Accuracy can be crucial when lives and property are at stake — and older generations certainly don't have any particular claim to it.

In 2000, a prescribed burn calculated using incorrect information online spread to a wildfire that left more than 400 families homeless in Los Alamos, N.M.

Adults who should know better get duped, too.

Georgia Tech professor Colin Potts said he recently received by e-mail a photograph said to be a 1954 projection of what a home computer would look like in 2004. Instead of the small boxes we know of today, the image shows a giant contraption that resembles an airplane cockpit with a large steering wheel.

"I thought this was hilarious and filed it away in a scrapbook for my lecture next semester on the perils of technology forecasting," Potts said. "I also forwarded it to several people. Unfortunately, as another colleague informed me by e-mail a few minutes later, it's a hoax."
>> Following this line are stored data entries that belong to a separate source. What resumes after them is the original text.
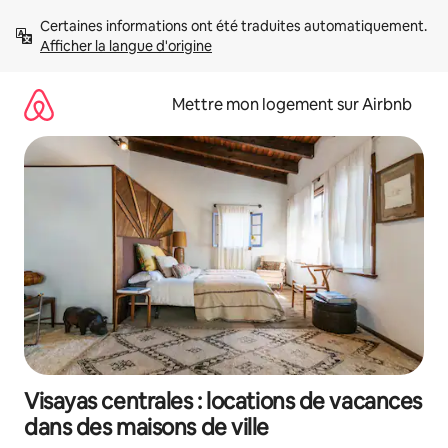
Aller
Certaines informations ont été traduites automatiquement. 
directement
Afficher la langue d'origine
au
contenu
Mettre mon logement sur Airbnb
Visayas centrales : locations de vacances
dans des maisons de ville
Peter Grunwald, president of Grunwald Associates, said many older Internet users, familiar with the editorial review that books and newspapers go through, may assume incorrectly that Web sites also undergo such reviews.

Youths, many of whom have created Web sites themselves, tend to know better.

In the end, it's just a matter of adjusting to how information gets around now that the Internet has revolutionized communication.

Every new medium has its challenges, said Paul Saffo, a director at the Institute for the Future in Palo Alto, Calif., yet society adapts.

Referring to the 1903 Western "The Great Train Robbery," Saffo said audience members "actually ducked when the train came out on the screen. Today you won't even raise an eyebrow."